### TASK DESCRIPTION
Establish how many lines in the material include the string "Scheda" and report it as a lone number.

### EXERCISE INPUTS
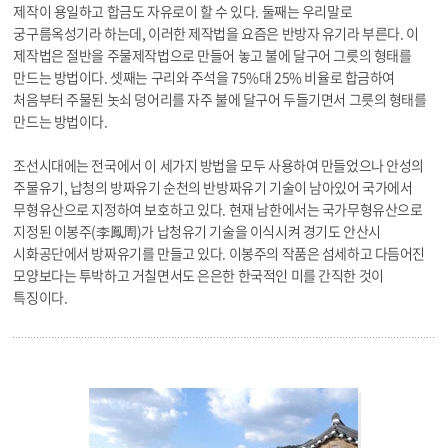
제작이 용일하고 합금도 자유로이 할 수 있다. 둘째는 우리말로
궁구름옥성기라 하는데, 이러한 제작법을 요즘은 반방자 유기라 부른다. 이
제작법은 절반을 주물제작법으로 만들어 놓고 불에 달구어 그릇의 형태를
만드는 방법이다. 셋째는 구리와 주석을 75%대 25% 비율로 합금하여
처음부터 주물된 놋쇠 덩어리를 자주 불에 달구어 두들기면서 그릇의 형태를
만드는 방법이다.
조선시대에는 전국에서 이 세가지 방법을 모두 사용하여 만들었으나 안성의
주물유기, 납청의 방짜유기 순천의 반방짜유기 기술이 남아있어 국가에서
무형유산으로 지정하여 보호하고 있다. 현재 남한에서는 국가무형유산으로
지정된 이봉주(李鳳周)가 납청유기 기술을 이식시켜 경기도 안산시
시화공단에서 방짜유기를 만들고 있다. 이봉주의 작품은 섬세하고 다듬어진
모양보다는 투박하고 거칠면서도 은은한 한국적인 미를 간직한 것이
특징이다.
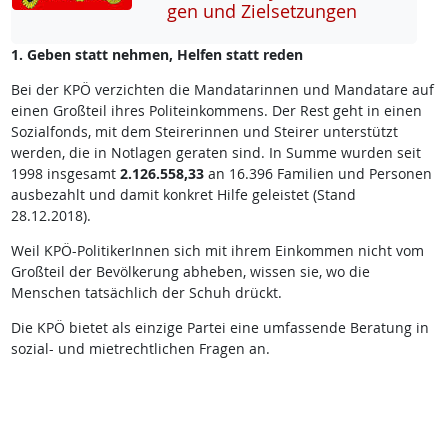
gen und Ziel­set­zun­gen
1. Geben statt nehmen, Helfen statt reden
Bei der KPÖ verzichten die Mandatarinnen und Mandatare auf
einen Großteil ihres Politeinkommens. Der Rest geht in einen
Sozialfonds, mit dem Steirerinnen und Steirer unterstützt
werden, die in Notlagen geraten sind. In Summe wurden seit
1998 insgesamt
2.126.558,33
an 16.396 Familien und Personen
ausbezahlt und damit konkret Hilfe geleistet (Stand
28.12.2018).
Weil KPÖ-PolitikerInnen sich mit ihrem Einkommen nicht vom
Großteil der Bevölkerung abheben, wissen sie, wo die
Menschen tatsächlich der Schuh drückt.
Die KPÖ bietet als einzige Partei eine umfassende Beratung in
sozial- und mietrechtlichen Fragen an.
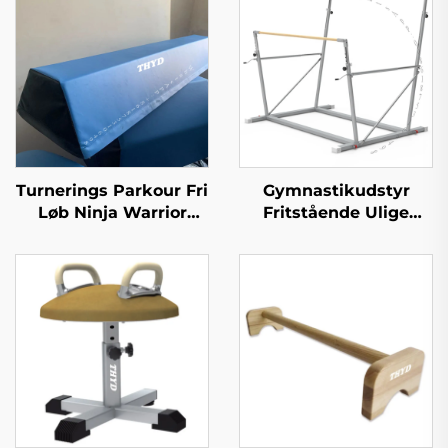
Turnerings Parkour Fri
Gymnastikudstyr
Løb Ninja Warrior
Fritstående Ulige
Matte Foam
Stænger Gymnastik
Balancebjælke til
Ulige Stænger til
Børns Idræt og
Træning
Underholdning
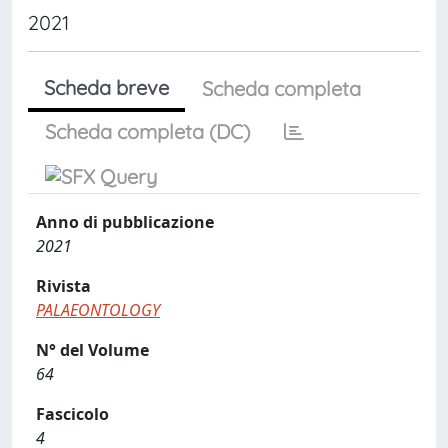
2021
Scheda breve
Scheda completa
Scheda completa (DC)
Anno di pubblicazione
2021
Rivista
PALAEONTOLOGY
N° del Volume
64
Fascicolo
4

### SOLUTION TO THIS EXERCISE
3